Collection entries
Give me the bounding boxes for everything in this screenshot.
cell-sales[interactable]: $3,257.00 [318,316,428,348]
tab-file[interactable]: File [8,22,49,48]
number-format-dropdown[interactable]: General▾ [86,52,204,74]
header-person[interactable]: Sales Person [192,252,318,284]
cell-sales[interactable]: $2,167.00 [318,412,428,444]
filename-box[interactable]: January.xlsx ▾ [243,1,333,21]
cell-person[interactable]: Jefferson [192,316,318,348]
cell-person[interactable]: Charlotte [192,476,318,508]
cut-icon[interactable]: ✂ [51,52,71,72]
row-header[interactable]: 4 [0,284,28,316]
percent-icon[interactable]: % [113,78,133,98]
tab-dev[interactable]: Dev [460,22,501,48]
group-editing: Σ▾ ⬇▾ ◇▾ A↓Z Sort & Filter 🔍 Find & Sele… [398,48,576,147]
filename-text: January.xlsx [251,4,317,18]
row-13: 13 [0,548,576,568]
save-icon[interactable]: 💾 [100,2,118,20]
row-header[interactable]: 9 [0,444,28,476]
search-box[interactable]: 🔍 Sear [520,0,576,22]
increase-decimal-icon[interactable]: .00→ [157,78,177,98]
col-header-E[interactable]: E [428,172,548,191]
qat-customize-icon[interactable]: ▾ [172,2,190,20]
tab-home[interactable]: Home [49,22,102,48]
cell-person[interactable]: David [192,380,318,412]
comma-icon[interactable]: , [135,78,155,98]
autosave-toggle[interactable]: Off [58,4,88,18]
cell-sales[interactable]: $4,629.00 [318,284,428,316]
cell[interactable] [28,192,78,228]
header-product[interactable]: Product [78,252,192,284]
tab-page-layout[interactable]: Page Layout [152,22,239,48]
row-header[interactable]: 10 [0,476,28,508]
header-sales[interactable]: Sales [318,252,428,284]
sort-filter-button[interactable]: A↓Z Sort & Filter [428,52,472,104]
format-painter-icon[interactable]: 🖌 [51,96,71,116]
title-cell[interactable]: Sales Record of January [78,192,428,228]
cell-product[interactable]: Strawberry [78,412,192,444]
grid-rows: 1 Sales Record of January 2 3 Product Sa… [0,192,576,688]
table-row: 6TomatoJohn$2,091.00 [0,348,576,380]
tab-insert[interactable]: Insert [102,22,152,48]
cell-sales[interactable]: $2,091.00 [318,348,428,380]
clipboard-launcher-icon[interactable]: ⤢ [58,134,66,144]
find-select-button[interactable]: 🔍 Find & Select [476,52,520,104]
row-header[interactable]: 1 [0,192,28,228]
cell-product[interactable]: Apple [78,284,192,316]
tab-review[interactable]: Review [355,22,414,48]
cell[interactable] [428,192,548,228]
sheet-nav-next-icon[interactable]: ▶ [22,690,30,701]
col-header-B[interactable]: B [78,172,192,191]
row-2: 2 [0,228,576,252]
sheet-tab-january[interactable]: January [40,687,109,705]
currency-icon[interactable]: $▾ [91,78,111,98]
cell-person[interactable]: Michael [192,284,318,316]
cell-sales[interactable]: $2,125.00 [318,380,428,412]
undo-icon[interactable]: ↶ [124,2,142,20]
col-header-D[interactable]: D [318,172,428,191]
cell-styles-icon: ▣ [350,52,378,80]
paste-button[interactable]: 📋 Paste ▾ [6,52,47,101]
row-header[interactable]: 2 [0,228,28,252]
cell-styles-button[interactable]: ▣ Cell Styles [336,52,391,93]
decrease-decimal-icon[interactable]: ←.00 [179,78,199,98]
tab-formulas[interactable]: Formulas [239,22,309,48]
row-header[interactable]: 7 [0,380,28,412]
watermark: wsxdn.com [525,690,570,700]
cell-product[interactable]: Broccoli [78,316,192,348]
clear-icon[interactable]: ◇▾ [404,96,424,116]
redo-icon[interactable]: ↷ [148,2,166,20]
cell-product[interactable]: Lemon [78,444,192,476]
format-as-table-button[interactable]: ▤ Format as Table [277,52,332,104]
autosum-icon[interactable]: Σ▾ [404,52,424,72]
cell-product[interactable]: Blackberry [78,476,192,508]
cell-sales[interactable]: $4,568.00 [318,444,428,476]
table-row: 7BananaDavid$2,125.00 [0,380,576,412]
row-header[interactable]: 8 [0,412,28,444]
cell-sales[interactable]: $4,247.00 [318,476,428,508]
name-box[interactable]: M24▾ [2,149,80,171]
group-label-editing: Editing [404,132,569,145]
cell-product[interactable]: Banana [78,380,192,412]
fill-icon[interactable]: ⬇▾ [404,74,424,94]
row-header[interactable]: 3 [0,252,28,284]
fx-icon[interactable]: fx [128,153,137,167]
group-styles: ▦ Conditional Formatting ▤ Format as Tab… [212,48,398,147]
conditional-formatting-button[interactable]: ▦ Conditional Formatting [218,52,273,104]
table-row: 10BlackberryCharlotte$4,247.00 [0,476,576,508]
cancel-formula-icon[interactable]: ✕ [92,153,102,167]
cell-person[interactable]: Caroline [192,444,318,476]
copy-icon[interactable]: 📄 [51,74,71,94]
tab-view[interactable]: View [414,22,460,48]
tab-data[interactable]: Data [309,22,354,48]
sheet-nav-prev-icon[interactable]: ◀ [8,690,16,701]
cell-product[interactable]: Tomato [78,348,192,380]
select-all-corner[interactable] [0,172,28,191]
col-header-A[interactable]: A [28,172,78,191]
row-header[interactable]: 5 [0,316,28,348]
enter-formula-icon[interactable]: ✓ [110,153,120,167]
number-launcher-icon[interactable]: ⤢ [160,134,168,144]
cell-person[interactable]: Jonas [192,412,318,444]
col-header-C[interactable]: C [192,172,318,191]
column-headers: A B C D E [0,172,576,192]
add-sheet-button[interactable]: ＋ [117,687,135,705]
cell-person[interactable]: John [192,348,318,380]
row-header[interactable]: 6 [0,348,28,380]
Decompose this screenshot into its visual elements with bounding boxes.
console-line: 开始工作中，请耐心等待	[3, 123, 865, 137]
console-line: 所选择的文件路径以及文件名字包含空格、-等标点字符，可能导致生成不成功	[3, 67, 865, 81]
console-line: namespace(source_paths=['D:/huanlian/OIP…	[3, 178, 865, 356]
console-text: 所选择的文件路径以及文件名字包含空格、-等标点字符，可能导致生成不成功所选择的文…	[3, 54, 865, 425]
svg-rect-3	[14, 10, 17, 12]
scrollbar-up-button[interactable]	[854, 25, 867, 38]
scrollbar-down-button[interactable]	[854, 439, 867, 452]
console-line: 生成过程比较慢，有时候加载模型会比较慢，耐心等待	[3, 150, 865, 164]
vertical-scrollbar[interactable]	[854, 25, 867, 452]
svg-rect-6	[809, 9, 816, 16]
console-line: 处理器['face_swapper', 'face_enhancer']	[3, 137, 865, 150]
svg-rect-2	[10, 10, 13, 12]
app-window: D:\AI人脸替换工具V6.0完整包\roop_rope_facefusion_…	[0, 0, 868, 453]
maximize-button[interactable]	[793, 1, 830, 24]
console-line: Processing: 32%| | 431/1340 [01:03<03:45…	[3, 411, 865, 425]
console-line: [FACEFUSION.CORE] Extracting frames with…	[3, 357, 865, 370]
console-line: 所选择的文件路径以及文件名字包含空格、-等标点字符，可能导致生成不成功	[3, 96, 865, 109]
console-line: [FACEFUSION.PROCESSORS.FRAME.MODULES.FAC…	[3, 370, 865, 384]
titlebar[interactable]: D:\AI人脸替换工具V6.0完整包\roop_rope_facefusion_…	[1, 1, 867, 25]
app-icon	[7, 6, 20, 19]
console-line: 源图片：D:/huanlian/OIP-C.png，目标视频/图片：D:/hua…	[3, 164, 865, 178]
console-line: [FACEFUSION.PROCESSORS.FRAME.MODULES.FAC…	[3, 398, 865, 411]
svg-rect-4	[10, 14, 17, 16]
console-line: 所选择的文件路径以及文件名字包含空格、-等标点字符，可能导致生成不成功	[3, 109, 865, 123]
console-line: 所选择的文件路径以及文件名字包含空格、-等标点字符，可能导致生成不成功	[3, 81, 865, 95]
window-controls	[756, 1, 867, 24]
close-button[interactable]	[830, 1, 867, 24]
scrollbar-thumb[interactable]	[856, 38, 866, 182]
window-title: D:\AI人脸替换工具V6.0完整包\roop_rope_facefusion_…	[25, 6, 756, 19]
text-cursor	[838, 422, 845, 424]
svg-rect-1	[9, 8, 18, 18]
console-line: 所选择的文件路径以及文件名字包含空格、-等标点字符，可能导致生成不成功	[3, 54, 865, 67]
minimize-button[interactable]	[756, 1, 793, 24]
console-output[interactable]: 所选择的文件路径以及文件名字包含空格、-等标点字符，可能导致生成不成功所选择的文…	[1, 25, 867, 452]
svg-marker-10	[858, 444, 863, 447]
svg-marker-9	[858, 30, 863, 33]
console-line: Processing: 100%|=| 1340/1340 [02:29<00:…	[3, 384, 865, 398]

▶ Exercise details:
Report every line in the data above in which the word "group" appears.

▶ Written reply:
group-editing: Σ▾ ⬇▾ ◇▾ A↓Z Sort & Filter 🔍 Find & Sele… [398,48,576,147]
group-label-editing: Editing [404,132,569,145]
group-styles: ▦ Conditional Formatting ▤ Format as Tab… [212,48,398,147]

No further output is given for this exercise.